Zing Forum

Reading

AI 2048 Coach: A Neural Network System for Real-Time Guidance of iPhone 2048 via Screen Mirroring

An innovative AI game coaching system that captures the iPhone screen via AirPlay mirroring, recognizes the 2048 game board in real time, and uses a self-learned n-tuple neural network to provide optimal sliding suggestions for each step within 45 milliseconds.

2048游戏AI教练强化学习n-tuple神经网络屏幕识别expectimax搜索实时系统游戏AI
Published 2026-07-13 05:19Recent activity 2026-07-13 05:28Estimated read 6 min
AI 2048 Coach: A Neural Network System for Real-Time Guidance of iPhone 2048 via Screen Mirroring
1

Section 01

AI 2048 Coach: Core Introduction

This is an innovative AI game coach system for the iPhone version of 2048, developed by Illya97 and released on GitHub on July 12, 2026 (link: https://github.com/Illya97/2048).

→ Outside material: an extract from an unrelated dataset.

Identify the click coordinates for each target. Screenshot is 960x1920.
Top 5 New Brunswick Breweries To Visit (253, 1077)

It captures the iPhone screen via AirPlay mirroring, recognizes the game board in real time, and uses a self-learned n-tuple neural network combined with expectimax search to provide optimal sliding suggestions within 45 milliseconds, displayed as on-screen arrows.

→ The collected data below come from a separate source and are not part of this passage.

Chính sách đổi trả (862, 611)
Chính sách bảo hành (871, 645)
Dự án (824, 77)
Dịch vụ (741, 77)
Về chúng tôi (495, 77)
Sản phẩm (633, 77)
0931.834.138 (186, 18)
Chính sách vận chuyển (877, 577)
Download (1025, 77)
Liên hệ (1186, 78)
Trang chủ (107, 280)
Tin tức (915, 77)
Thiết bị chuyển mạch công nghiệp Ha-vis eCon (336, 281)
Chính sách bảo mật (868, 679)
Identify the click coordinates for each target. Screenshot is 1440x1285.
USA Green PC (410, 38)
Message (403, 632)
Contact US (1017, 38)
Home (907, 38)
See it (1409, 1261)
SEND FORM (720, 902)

Key technologies involved: 2048 game screen recognition, n-tuple neural network, TD/TC reinforcement learning, expectimax search, real-time system integration.

2

Section 02

Project Overview & Basic Workflow

The AI coach system assists iPhone 2048 players with a 4-step workflow:

  1. Capture screen via AirPlay mirroring.
  2. Recognize 16-grid game state.
  3. Compute optimal move using trained n-tuple neural network + 4-step expectimax search.
  4. Show suggested direction via green arrows.

The core decision component is an n-tuple neural network trained on 9 million self-play games using TD/TC reinforcement learning, accelerated by numba with a pure Python alternative available.

3

Section 03

Core Technical Innovations

Real-time Screen Recognition

  • Adaptive palette: Learns any game theme's color config.
  • Anti-interference: Robust to mirroring noise and fast-slide blurriness.
  • Full grid: Accurately identifies all 16 cells.

N-tuple Neural Network

  • Architecture: 9 templates ×8 symmetries, numba-accelerated.
  • Training: 9M self-play games with TD/TC learning.
  • Search: 4-step expectimax (≈45ms per move).

Smart State Management

  • Round prediction: Shows estimated remaining rounds and completes missing steps.
  • Restart advice: Warns of weak rounds at ~300 steps if below average.
  • End control: Suggests 1024+1024 merge only if expected score >47k; manual end via 🏁 button.
  • Endgame protection: Hides outdated arrows when multiple high-value blocks exist.
4

Section 04

User Interface & Interaction

The system uses intuitive cues:

  • Green arrows: Recommended sliding direction.
  • No arrows/⏳ Thinking...: System computing move.
  • Optional sound prompts: Notify when suggestion is ready.

These help players quickly understand system state and follow recommendations.

5

Section 05

Installation & Usage Guide

Environment Requirements

  • Python ≥3.10; iPhone + computer on same Wi-Fi.

Installation

  1. Clone repo: git clone https://github.com/Illya97/2048.git && cd 2048
  2. Install dependencies: pip install -r requirements.txt

AirPlay Setup

  1. Install receiver (e.g., LetsView) on computer.
  2. iPhone: Control Center → Screen Mirroring → Select computer.
  3. Open 2048 game.

Calibration & Launch

  • Calibrate: python -m coach --calibrate (verify 16-grid recognition).
  • Start: python -m coach.

Custom Theme Support

  1. Capture board screenshot as shot.png.
  2. Learn colors: python -m coach --learn shot.png (input grid numbers to train config).
6

Section 06

Model Training & Evaluation

Pre-trained Weights

  • Stored in weights/ntuple.npz (not in repo; expectimax as backup).

Continue Training

  • Command: python scripts/train_ntuple.py --tc --resume --games 1000000
  • Options: --parallel (all CPU cores), --warm-from path.npz (hot-start).

Benchmark

  • Command: python scripts/benchmark.py --farm --agent ntuple --nt-depth4 --games100 --seed200

Evaluates move quality and speed.

7

Section 07

Project Significance & Limitations

Significance

  • Integrates CV, RL, and real-time systems into a practical tool.
  • Applications: Game AI research, real-time image processing, RL demonstration, cross-device interaction.
  • For players: Learning tool for high-score strategies.

Limitations

  • Single monitor required.
  • Re-calibrate if mirror window is moved.
  • Classic theme: Blocks >4096 share same color.